Task prompt:
Look through the listing below for the word "компанія" and copy every line where it occurs.

•••••

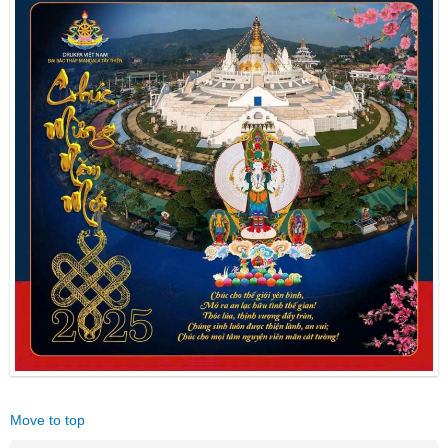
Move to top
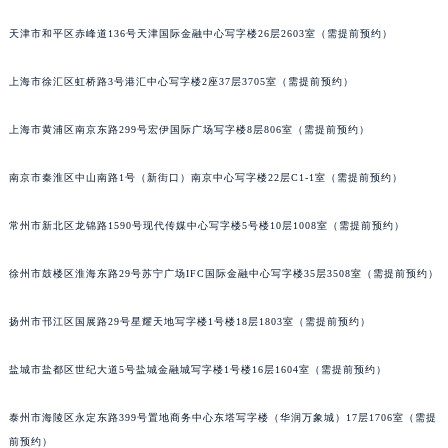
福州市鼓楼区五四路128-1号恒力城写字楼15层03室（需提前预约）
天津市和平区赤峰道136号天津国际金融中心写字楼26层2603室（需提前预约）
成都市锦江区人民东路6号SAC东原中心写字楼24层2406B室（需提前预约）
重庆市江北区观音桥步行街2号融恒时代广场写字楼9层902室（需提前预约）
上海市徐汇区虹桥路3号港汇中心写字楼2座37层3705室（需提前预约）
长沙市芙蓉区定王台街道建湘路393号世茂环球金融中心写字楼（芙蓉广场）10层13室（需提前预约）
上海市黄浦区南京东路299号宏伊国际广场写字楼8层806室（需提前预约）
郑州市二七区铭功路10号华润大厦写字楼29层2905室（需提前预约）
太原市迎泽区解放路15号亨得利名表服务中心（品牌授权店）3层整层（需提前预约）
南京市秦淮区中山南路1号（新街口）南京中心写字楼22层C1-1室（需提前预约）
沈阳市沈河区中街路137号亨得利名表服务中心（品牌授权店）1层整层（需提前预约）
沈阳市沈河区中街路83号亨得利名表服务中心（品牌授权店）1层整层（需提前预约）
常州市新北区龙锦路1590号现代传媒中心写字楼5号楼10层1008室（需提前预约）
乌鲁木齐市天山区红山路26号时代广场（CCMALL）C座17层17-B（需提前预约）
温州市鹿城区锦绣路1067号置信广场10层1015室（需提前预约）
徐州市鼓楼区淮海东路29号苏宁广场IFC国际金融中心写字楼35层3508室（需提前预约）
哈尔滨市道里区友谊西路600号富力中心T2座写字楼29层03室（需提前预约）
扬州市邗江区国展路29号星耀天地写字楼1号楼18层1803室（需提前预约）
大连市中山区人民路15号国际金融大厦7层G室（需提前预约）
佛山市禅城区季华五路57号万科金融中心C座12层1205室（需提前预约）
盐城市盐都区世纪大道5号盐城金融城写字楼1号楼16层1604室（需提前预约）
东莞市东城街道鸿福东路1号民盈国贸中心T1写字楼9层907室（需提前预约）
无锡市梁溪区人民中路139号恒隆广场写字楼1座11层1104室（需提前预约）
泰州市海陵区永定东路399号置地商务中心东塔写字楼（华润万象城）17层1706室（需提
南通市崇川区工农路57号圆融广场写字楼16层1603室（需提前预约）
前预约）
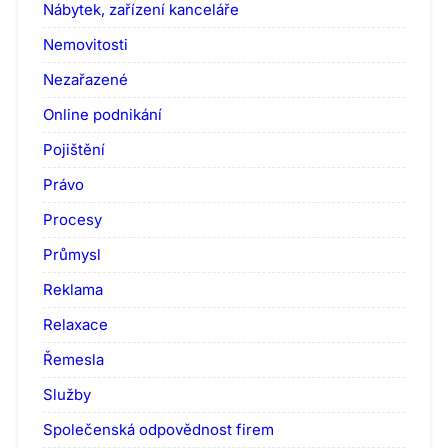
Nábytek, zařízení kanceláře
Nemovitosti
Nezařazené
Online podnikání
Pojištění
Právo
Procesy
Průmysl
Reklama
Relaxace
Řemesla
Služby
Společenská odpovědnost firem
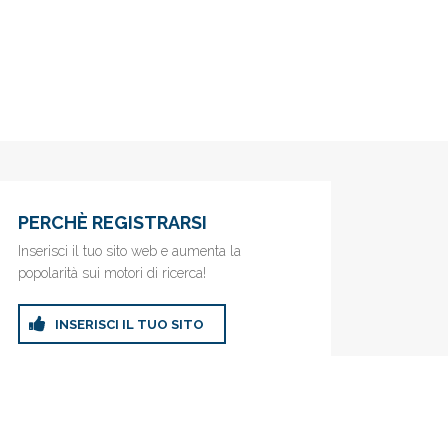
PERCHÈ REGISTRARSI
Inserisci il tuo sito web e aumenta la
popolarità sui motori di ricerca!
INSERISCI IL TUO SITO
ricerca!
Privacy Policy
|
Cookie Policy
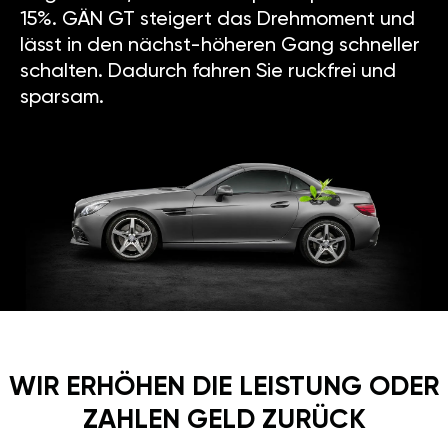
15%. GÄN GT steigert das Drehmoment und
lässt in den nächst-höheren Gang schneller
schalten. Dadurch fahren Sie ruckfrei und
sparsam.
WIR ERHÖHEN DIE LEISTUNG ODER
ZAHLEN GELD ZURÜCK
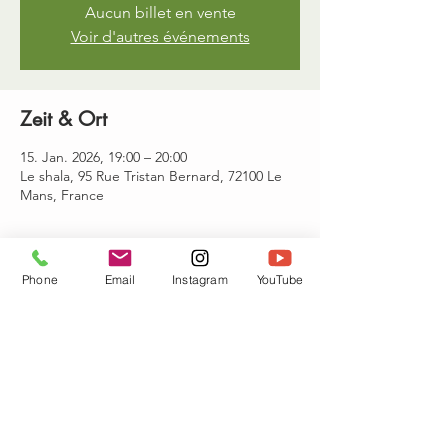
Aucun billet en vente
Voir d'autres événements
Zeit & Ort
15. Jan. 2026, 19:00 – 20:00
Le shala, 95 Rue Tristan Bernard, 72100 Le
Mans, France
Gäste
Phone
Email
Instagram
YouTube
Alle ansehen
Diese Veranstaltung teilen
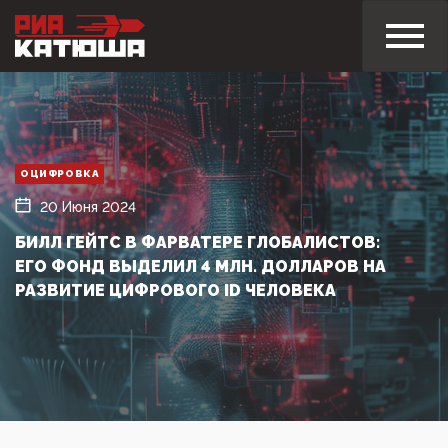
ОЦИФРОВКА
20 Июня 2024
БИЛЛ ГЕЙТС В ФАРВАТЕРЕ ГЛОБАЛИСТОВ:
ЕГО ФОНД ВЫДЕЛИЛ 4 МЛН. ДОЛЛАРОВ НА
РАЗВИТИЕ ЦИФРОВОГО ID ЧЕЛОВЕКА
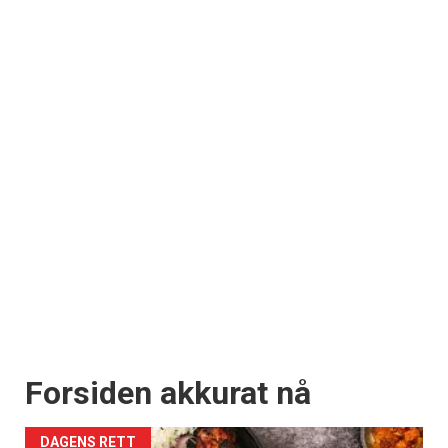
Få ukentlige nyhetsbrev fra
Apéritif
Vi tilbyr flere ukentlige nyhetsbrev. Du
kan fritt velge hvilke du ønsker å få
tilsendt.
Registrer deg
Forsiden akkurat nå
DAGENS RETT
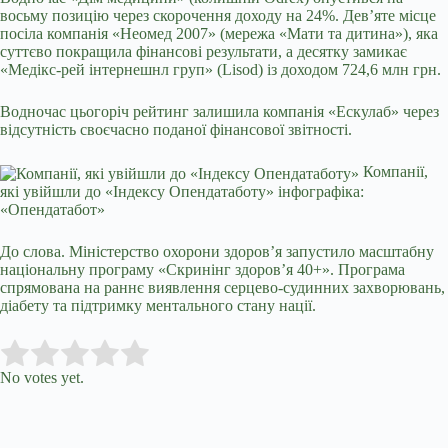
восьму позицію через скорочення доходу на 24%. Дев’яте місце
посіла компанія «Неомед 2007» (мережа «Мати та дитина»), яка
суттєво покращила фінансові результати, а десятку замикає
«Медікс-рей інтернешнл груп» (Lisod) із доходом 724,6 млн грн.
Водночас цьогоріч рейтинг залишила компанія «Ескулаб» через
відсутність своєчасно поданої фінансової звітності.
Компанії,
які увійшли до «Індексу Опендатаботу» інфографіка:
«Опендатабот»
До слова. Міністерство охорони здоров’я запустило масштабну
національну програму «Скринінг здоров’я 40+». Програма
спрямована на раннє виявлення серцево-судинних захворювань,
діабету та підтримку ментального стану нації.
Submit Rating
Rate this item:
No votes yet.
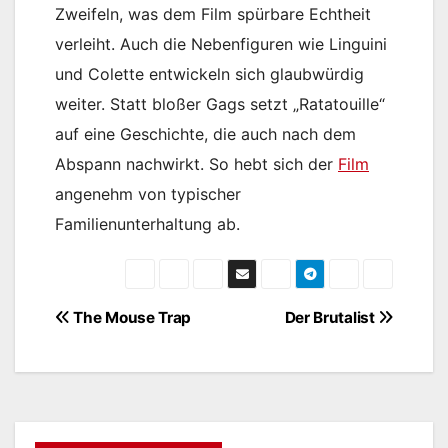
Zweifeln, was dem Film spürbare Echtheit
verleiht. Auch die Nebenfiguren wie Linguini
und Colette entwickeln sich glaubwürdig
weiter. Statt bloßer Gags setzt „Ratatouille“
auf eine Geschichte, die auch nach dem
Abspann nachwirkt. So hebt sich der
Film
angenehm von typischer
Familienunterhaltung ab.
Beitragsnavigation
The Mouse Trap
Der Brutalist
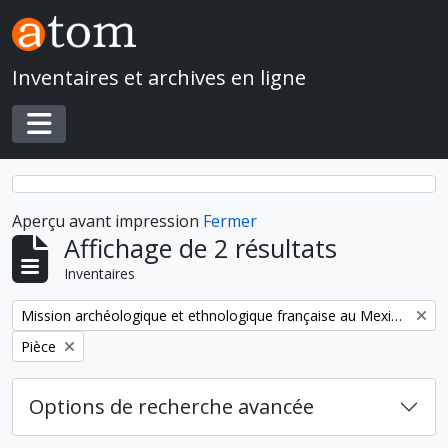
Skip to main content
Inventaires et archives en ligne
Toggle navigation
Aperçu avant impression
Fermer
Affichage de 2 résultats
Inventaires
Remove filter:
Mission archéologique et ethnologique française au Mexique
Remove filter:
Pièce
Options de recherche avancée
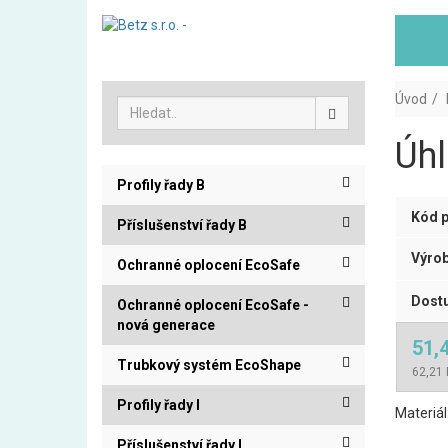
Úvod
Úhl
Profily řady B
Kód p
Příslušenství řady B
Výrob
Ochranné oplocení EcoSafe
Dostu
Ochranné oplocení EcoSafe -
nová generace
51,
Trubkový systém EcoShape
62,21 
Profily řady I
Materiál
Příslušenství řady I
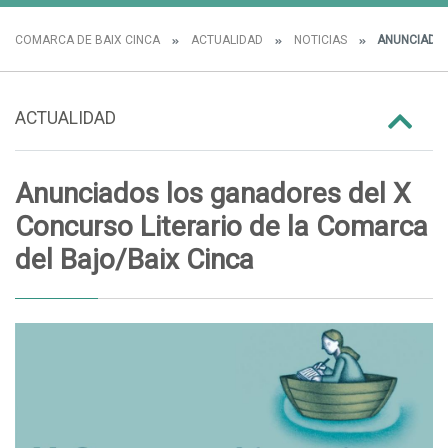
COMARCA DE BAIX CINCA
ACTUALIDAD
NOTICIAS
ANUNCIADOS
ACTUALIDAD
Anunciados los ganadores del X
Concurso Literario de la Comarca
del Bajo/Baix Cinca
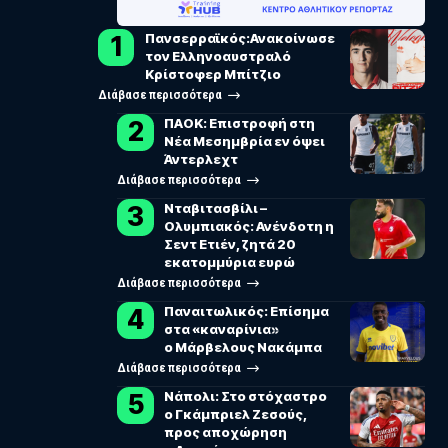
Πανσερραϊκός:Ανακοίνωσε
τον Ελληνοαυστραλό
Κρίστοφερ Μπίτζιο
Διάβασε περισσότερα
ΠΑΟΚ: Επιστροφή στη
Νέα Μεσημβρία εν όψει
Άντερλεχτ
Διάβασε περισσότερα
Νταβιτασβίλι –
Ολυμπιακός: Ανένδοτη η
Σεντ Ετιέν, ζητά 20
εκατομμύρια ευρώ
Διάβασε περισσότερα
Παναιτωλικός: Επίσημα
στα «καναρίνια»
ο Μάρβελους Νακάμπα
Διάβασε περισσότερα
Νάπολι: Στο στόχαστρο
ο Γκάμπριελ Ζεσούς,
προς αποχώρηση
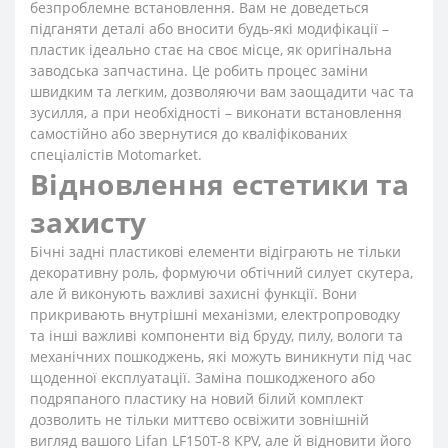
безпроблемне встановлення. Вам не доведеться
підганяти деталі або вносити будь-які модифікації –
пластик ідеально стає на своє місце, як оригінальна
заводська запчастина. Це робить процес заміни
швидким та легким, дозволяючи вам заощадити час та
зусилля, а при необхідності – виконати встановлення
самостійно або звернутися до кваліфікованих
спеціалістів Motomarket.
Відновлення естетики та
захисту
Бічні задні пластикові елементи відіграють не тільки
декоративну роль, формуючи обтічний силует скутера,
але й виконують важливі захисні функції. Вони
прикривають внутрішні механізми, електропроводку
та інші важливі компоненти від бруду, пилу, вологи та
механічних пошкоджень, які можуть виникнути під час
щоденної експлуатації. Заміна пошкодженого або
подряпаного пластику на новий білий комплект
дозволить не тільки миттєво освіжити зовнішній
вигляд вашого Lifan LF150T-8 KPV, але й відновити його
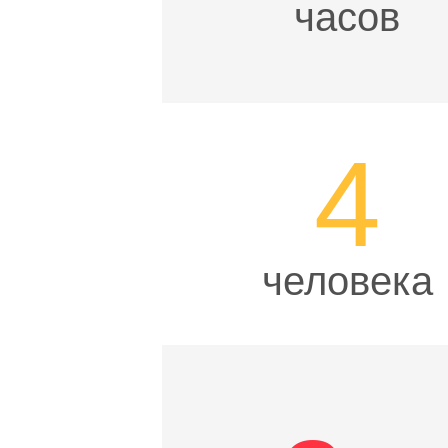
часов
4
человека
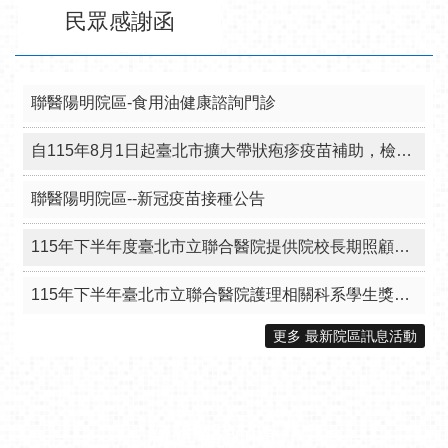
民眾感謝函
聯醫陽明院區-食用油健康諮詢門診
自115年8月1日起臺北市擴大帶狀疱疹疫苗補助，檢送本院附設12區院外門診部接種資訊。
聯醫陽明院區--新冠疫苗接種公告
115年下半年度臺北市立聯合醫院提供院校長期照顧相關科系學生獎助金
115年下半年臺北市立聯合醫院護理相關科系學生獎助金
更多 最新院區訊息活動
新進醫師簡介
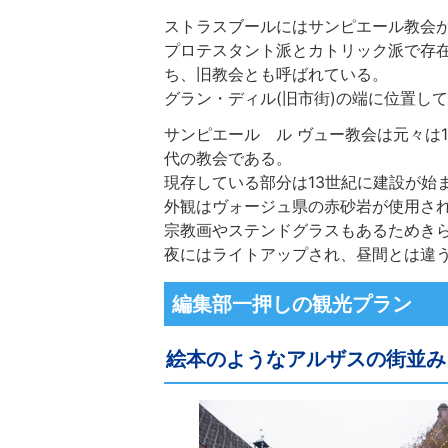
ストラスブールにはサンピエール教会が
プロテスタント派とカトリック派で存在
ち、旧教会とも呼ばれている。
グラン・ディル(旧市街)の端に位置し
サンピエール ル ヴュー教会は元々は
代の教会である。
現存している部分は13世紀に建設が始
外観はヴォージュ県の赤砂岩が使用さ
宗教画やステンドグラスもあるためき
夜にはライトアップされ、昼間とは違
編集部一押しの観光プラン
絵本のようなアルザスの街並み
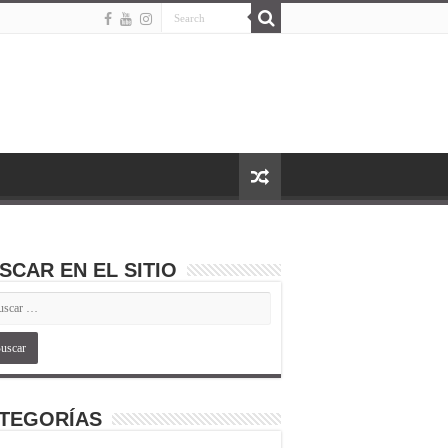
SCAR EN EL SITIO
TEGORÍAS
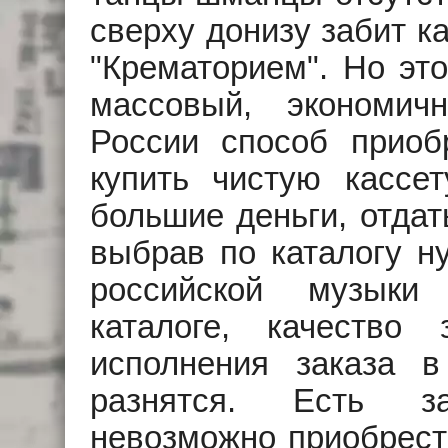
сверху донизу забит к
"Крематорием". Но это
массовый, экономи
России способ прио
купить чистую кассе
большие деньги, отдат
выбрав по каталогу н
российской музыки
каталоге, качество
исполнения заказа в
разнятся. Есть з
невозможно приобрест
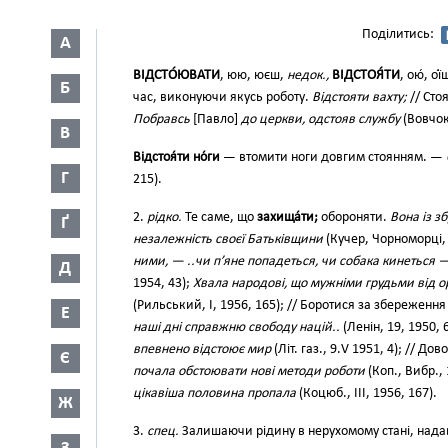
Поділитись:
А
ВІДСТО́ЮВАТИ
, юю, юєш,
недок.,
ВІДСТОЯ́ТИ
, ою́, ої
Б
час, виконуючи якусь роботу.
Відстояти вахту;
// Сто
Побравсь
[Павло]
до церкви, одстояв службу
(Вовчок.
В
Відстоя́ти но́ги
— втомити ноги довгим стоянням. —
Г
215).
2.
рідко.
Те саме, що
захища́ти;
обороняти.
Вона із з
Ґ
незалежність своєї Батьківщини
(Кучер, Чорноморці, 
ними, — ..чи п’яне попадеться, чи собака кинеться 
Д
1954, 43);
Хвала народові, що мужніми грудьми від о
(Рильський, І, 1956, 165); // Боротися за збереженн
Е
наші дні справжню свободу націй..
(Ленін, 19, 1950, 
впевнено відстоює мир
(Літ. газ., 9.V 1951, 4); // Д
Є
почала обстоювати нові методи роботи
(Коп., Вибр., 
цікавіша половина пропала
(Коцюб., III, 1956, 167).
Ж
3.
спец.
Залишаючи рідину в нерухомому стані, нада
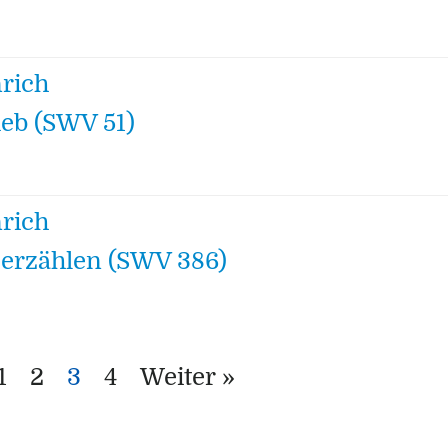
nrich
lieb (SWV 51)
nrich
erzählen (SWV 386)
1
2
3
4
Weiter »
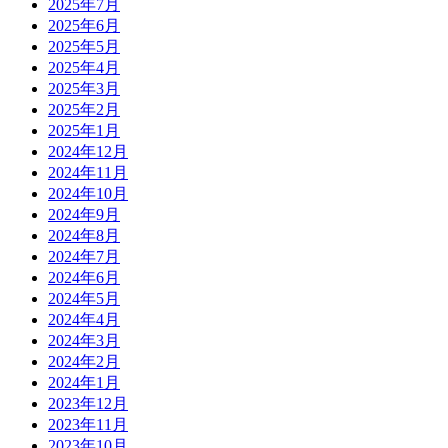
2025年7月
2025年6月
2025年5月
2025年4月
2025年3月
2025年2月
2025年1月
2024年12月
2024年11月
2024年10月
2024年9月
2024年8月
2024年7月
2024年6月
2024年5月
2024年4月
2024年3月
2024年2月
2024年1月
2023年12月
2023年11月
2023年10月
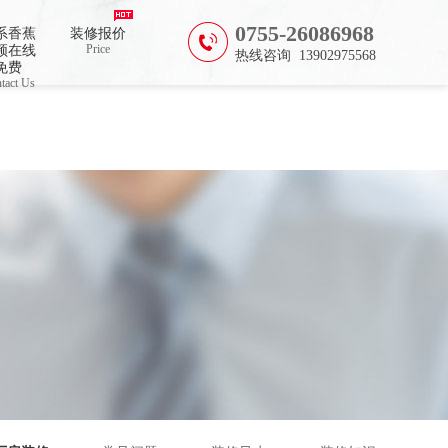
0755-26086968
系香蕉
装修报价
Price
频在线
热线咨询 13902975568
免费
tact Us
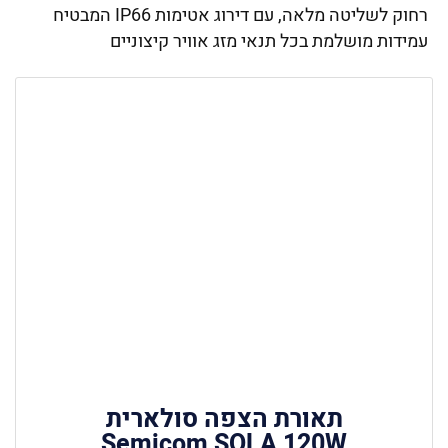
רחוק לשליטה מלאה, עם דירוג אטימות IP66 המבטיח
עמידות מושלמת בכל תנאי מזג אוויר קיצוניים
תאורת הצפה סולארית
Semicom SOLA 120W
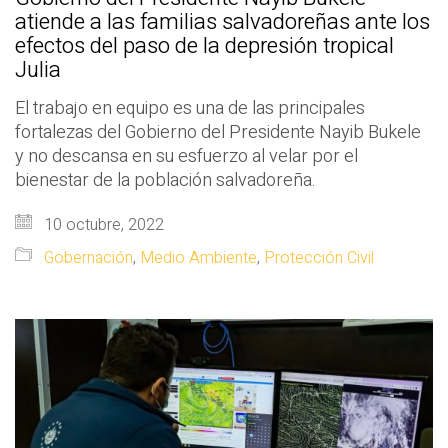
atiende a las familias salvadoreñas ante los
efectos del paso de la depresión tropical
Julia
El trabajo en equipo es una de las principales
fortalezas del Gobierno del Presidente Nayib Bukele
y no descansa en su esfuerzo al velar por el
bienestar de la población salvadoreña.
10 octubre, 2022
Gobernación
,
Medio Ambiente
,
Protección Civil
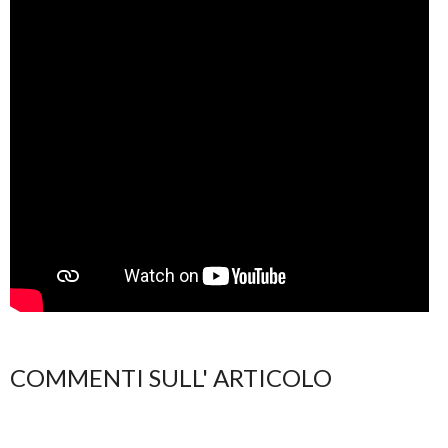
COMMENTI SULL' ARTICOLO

•••••

Solution to this problem:
посіла компанія «Неомед 2007» (мережа «Мати та дитина»), яка
Водночас цьогоріч рейтинг залишила компанія «Ескулаб» через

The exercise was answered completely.